A meeting place of Arab, Indian, European, and African commercial interests, the slave depot at Zanzibar supplied labor for the date palm plantations on the Arabian peninsula and the tea plantations on the Indian subcontinent, and for sugar plantations as far away as Southeast Asia and the Americas. Burton had heard about “the terrors of the middle-passage,” the atrocities of capture and the brutalities of purchase. Only one in ten of the slaves selected to be eunuchs in the Ottoman Empire survived the unhygienic castration.

Burton estimated that two thirds of Zanzibar’s population were slaves, but in Zanzibar: City, Island, and Coast he writes as if he doesn’t know who the black or brown people are or where they came from. Zanzibar’s population was so variously descended, from Africans, Arabs, Persians, and “Asiatic settlers and colonists,” that Burton felt himself “in the presence of another and a new race.” The “African element,” the Wasawahili, comprised of the Mahadimu, or “serviles,” and the Shirazi, or “nobles” who claimed Omani Arab origins, were, to Burton, a half-caste or mulatto people who differed from their Egyptian, Nubian, Abyssinian, Galla, Dankali, and Somal “cousins” in the crucial respect of their “negro effluvium.”

I am compelled by its high racial significance to offer a few words upon this unpleasant topic.
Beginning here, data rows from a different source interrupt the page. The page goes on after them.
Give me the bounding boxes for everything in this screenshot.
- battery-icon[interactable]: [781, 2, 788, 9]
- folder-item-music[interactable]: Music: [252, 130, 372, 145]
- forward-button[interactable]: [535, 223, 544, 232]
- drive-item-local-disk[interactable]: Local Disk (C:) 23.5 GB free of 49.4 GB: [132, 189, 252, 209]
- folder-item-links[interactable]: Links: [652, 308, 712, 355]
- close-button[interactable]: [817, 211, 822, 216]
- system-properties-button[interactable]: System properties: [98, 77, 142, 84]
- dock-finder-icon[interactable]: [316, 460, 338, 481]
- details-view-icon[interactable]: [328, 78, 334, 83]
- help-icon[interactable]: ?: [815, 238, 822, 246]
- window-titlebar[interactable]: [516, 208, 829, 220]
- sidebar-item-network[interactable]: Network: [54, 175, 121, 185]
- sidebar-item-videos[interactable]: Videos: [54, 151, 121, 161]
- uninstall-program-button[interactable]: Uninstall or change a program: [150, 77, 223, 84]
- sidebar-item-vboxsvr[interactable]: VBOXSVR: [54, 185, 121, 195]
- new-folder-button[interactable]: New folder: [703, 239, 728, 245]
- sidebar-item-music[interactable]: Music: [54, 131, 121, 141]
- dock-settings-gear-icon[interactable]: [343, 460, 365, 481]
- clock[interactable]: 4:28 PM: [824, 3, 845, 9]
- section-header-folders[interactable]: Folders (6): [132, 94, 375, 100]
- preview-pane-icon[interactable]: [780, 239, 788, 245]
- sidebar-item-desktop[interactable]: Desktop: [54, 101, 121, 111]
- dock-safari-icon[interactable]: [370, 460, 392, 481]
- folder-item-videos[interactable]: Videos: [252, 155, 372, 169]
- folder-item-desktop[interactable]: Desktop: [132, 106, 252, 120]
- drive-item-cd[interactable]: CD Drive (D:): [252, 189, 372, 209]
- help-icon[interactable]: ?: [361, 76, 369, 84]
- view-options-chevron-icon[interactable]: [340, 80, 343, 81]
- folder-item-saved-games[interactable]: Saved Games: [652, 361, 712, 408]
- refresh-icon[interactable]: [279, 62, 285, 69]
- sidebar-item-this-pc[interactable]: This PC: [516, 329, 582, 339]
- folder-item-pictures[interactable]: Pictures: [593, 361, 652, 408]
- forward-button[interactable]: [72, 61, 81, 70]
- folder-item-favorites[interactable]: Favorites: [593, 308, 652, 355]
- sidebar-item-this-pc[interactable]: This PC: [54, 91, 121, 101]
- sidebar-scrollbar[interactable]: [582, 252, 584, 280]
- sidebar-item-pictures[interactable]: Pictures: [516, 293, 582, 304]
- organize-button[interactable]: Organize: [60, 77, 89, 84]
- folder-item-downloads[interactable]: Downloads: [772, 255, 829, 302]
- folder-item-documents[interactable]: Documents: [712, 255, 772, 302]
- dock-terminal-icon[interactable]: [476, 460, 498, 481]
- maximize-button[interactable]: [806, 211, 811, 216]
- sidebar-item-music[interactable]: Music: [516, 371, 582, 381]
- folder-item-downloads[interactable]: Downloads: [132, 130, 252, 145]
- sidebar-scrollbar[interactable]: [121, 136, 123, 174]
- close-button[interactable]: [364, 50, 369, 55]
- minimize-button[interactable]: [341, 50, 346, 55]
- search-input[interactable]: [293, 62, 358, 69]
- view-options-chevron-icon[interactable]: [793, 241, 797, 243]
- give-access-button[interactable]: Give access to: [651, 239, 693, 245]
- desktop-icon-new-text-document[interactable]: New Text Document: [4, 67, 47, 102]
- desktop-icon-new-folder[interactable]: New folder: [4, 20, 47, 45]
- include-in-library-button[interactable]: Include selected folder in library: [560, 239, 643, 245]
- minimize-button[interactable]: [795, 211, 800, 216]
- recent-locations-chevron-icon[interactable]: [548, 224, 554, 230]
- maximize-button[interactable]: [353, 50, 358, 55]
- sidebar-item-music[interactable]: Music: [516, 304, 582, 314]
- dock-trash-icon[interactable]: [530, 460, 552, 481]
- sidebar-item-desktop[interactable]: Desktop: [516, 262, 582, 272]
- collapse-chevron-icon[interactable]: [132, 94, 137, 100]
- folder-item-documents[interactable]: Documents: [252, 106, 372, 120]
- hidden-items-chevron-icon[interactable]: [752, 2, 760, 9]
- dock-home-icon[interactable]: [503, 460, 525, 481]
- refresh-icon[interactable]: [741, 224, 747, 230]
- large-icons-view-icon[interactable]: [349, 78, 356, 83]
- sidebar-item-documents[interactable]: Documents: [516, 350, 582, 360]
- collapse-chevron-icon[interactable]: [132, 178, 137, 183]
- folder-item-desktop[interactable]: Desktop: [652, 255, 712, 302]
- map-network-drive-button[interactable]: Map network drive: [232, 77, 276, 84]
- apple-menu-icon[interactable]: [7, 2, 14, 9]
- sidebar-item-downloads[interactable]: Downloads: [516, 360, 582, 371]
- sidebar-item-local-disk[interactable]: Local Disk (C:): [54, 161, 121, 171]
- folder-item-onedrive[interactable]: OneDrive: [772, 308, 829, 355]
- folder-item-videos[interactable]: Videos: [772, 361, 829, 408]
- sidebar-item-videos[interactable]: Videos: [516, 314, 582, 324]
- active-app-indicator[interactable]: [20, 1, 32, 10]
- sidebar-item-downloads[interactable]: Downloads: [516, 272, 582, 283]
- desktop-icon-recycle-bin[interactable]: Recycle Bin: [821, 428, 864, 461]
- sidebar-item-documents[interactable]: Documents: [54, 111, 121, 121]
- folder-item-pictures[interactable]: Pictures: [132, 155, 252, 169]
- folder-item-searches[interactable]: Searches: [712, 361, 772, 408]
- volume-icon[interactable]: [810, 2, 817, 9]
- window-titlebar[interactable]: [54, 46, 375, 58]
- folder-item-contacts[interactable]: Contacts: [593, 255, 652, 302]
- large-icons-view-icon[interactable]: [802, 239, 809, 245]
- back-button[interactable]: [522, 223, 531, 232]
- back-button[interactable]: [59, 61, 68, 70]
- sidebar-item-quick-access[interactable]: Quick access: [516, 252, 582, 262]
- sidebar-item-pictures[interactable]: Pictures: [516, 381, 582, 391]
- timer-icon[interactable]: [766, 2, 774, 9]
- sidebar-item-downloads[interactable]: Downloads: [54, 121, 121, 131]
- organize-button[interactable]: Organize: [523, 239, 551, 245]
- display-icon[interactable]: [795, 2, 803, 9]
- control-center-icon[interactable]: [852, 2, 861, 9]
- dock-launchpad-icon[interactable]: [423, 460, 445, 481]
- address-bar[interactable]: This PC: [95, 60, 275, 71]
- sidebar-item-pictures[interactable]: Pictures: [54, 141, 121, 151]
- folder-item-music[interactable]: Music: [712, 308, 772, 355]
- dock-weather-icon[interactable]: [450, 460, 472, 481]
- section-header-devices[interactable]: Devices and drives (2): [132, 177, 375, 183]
The odour of the Wasawahili, like that of the negro, is a rank foetor, sui generis, which faintly reminded me of the ammoniacal smell exhaled by low-caste Hindus, popularly called Pariahs. These, however, owe it to external applications, aided by the want of cleanliness. All agree that it is most offensive in the yellow-skinned, and the darkest negroids are therefore preferred for domestic slaves and concubines. It does not depend upon diet. In the Anglo-American states, where blacks live like whites, no diminution of it has been remarked; nor upon want of washing,—those who bathe are not less nauseous than those who do not. After hard bodily exercise, or during mental emotion, the epiderm exudes a foetid perspiration, oily as that of orange peel: a negro’s feet will stain a mat, an oar must be scraped after he has handled it, and a woman has left upon a polished oaken gun-case a hemispherical mark that no scrubbing could remove. This “Catinga,” as the Brazilians call it, taints the room, infects every part of the body with which it comes in contact, and exerts a curious effect on the white races.2

The British had strong influence over the Zanzibar sultans during much of the nineteenth century and in 1890 they made the island a protectorate, seizing control of its administration and the sultan’s revenues. When Sultan Hamid died in 1896, the British bombarded the palace and deposed Khalid, a young slaveholding prince regarded by the people as the rightful heir. In 1897 a new sultan put in place by the British issued a decree abolishing slavery, but the price of being black—that is, the cost of someone else’s being white or even brown—remained high.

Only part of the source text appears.